WHAT YOU NEED TO DO: Your answer should be the lines below from the one holding "CB650R, replacing the" through the one holding "revving spirit, and", copied exactly and with nothing else.

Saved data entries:

* * * * * * * * *

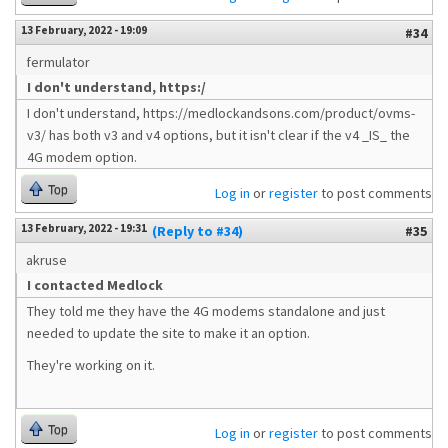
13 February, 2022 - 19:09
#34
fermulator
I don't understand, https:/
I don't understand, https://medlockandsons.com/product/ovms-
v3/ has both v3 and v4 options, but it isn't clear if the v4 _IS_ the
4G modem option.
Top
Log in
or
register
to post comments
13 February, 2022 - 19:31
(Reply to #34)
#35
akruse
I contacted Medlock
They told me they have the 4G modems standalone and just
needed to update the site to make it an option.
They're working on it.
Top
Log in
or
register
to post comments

* * * * * * * * *

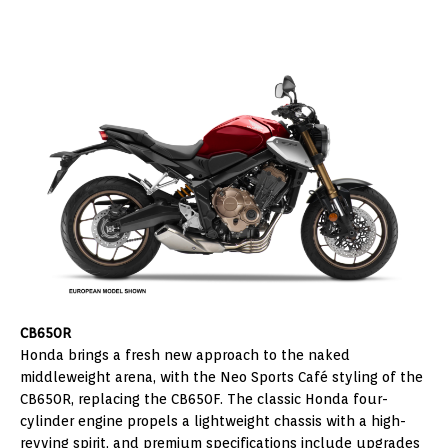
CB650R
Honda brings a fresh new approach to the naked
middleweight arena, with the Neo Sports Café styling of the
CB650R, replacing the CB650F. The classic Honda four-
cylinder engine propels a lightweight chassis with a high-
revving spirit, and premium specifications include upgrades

* * * * * * * * *

TASK ANSWER:
CB650R, replacing the CB650F. The classic Honda four-
cylinder engine propels a lightweight chassis with a high-
revving spirit, and premium specifications include upgrades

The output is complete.